EXCERPTED RECORDS START

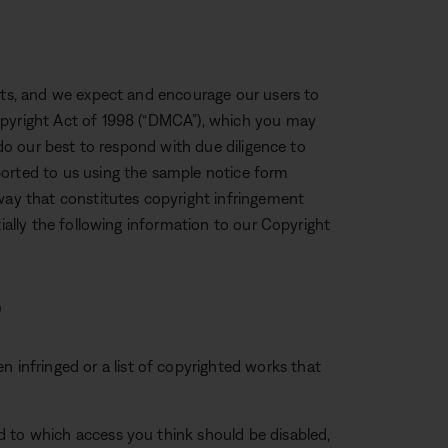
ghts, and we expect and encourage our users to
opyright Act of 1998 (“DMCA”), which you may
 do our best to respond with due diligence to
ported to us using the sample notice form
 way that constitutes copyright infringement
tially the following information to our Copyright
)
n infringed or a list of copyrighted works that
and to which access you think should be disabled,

EXCERPTED RECORDS END
EXCERPTED RECORDS START

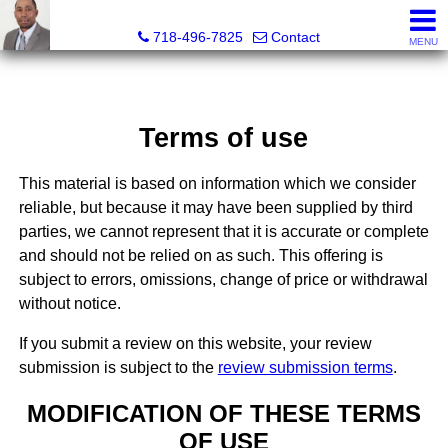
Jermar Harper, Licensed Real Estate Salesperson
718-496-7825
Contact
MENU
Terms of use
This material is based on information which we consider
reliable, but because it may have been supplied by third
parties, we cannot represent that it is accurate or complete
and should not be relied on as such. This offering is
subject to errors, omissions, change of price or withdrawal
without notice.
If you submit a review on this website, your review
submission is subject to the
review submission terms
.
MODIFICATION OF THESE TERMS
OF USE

EXCERPTED RECORDS END
EXCERPTED RECORDS START

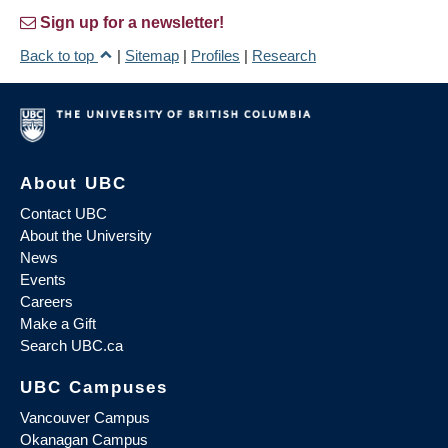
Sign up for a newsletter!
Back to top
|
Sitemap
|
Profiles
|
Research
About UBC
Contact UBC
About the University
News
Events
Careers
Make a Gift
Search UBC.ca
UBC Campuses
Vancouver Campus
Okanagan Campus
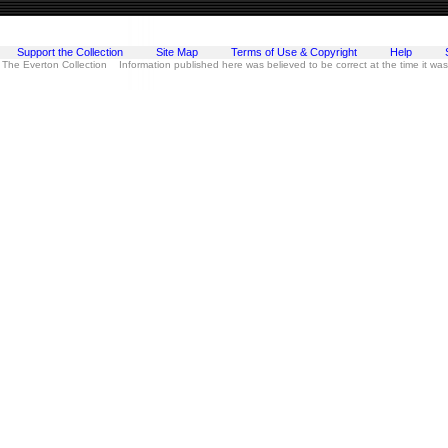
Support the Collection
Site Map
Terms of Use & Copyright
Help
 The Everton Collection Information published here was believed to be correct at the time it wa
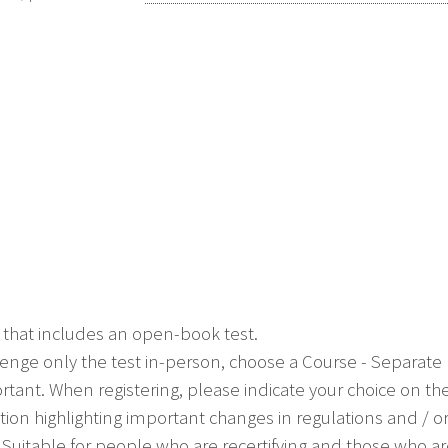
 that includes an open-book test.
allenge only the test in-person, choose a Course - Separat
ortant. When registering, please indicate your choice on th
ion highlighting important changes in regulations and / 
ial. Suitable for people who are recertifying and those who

EXCERPTED RECORDS END

### WHAT YOU SHOULD DO:
Restate word for word every line from the one with "About the University" up to and including the one with "ial. Suitable for" in the records above, minus the pictures.

### OUTPUT:
About the University
News
Events
Careers
Make a Gift
Search UBC.ca
UBC Campuses
Vancouver Campus
Okanagan Campus
Support the Collection
Site Map
Terms of Use & Copyright
Help
 The Everton Collection Information published here was believed to be correct at the time it wa
 that includes an open-book test.
allenge only the test in-person, choose a Course - Separat
ortant. When registering, please indicate your choice on th
ion highlighting important changes in regulations and / 
ial. Suitable for people who are recertifying and those who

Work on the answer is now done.